A north-east trading standards team has recorded a 30% increase in the number of scams detected in the region.
Aberdeenshire Council’s trading standards department said there’s been an increase in the number of reports received by the team.
However, it is unclear if this is a result of a range of new scams, or whether more crimes have been encountered due to people spending more time at home.
In 2020, Trading Standards Scotland said the top scams reported included fake calls or texts involving fraudsters pretending to be bank workers, HMRC fake government emails or texts offering grants or tax refunds, and phishing calls from people claiming to be from Amazon, the DVLA, TV Licensing and more.
Others include scam or cloned websites selling in-demand items which are either fake or non-existent, doorstep scams with cold callers offering overpriced or unnecessary services or posing as NHS staff.
Counterfeit goods have also been sold online, misleading energy marketing linked to government grants have been uncovered as well as an increase in illegal puppy farming, due to a rise in demand for dogs during lockdown.
An Aberdeenshire Council spokesperson said: “Reported scams have increased by over 30% in the previous year, although it is unclear whether this is a result of new scams being developed, or if people are encountering scams more often while working from home/on furlough.
“Our advice is to always stop and think before responding to any calls or messages. If there is any indication that it may be a scam, you should ignore the contact and report it.
“If the contact is from a familiar company, you should never use the contact details provided in a text message or follow any links you have received. Instead, use contact details from a trusted source – for example, the number on the back of their bank credit or debit card.
“Residents are encouraged to report any scams to Advice Direct Scotland on 0808 164 6000.”
The most reported scams in Scotland over the past year have related to Covid-19 vaccines, contact tracing, misleading information and the sale of fake PPE.

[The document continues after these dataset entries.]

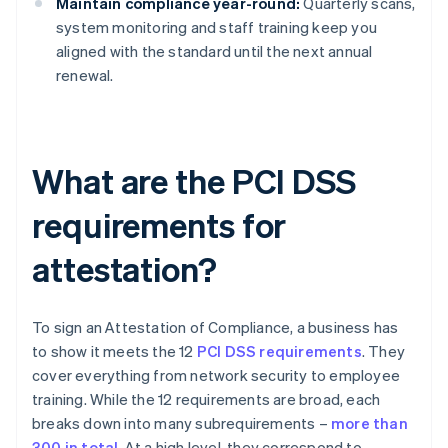
Maintain compliance year-round:
Quarterly scans,
system monitoring and staff training keep you
aligned with the standard until the next annual
renewal.
What are the PCI DSS
requirements for
attestation?
To sign an Attestation of Compliance, a business has
to show it meets the 12
PCI DSS requirements
. They
cover everything from network security to employee
training. While the 12 requirements are broad, each
breaks down into many subrequirements –
more than
300 in total
. At a high level, they correspond to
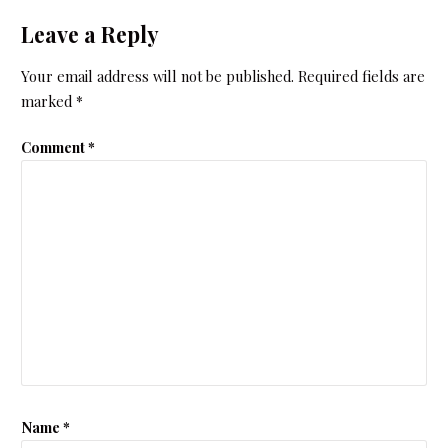
Leave a Reply
Your email address will not be published.
Required fields are
marked
*
Comment
*
Name
*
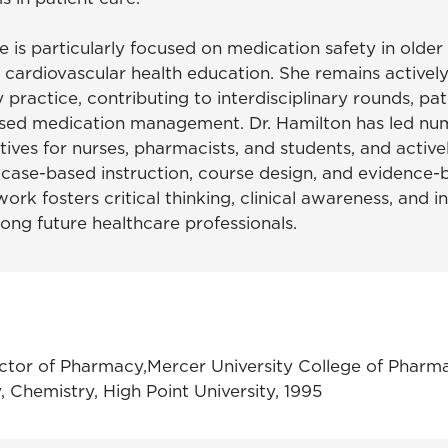
he is particularly focused on medication safety in older 
 cardiovascular health education. She remains activel
 practice, contributing to interdisciplinary rounds, pa
sed medication management. Dr. Hamilton has led nu
atives for nurses, pharmacists, and students, and activ
 case-based instruction, course design, and evidence-
work fosters critical thinking, clinical awareness, and in
ong future healthcare professionals.
tor of Pharmacy,Mercer University College of Pharm
y, Chemistry, High Point University, 1995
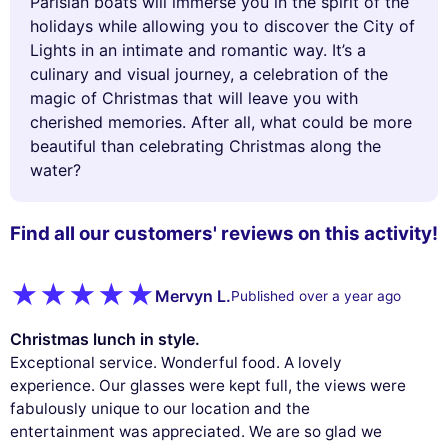
Parisian boats will immerse you in the spirit of the
holidays while allowing you to discover the City of
Lights in an intimate and romantic way. It’s a
culinary and visual journey, a celebration of the
magic of Christmas that will leave you with
cherished memories. After all, what could be more
beautiful than celebrating Christmas along the
water?
Find all our customers' reviews on this activity!
Mervyn L.
Published over a year ago
Christmas lunch in style.
Exceptional service. Wonderful food. A lovely
experience. Our glasses were kept full, the views were
fabulously unique to our location and the
entertainment was appreciated. We are so glad we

Covid-19 vaccinations are free for everyone in Scotland, and health boards will never ask for bank details or payment, and will not ask you to prove your identity by sending copies of personal documents such as passports.
NHS workers will also not show up at your house without an appointment.

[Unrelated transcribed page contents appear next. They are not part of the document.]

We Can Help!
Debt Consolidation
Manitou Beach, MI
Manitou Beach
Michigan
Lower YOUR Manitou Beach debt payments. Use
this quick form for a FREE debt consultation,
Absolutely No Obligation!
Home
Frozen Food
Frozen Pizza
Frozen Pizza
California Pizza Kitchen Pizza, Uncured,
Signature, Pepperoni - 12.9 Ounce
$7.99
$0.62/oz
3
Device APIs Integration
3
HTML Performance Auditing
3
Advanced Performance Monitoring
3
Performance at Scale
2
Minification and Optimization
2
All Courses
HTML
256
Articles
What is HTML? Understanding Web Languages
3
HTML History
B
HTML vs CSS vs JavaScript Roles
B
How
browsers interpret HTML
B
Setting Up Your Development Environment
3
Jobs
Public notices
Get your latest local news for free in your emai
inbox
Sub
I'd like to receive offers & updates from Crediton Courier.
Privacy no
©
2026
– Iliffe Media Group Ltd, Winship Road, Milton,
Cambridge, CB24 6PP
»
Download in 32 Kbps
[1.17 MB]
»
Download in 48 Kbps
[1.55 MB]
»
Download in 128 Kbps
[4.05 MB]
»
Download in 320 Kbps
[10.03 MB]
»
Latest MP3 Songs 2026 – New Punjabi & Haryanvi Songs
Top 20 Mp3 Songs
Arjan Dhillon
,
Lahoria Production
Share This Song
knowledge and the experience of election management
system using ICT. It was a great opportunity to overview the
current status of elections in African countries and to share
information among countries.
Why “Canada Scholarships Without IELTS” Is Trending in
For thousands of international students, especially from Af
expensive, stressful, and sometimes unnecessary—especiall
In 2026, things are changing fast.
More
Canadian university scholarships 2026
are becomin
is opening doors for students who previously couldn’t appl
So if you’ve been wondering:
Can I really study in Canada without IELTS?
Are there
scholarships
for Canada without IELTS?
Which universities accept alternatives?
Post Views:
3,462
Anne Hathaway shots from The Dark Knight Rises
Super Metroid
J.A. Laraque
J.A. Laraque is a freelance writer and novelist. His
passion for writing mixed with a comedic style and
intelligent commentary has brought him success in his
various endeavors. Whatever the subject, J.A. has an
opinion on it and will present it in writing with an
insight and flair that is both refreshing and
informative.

Graeme Paton the Trading Standards Manager for Aberdeen City Council said: “We are not aware of anyone in Aberdeen city who has fallen for one of the vaccines scams. However, we know these fraudsters exist and everyone should be vigilant to ensure they do not fall for one of them.
“We have seen a change in the types of scams taking place during the Covid-19 pandemic. There is widespread use of text and email messages which replicate the NHS Scotland website.
“Fraudsters will look for any opportunity to prey on the concerns of the public.
“Reports throughout the UK during the Covid-19 pandemic indicate that they have exploited opportunities around testing, contact tracing and vaccinations to trick people into parting with their cash.”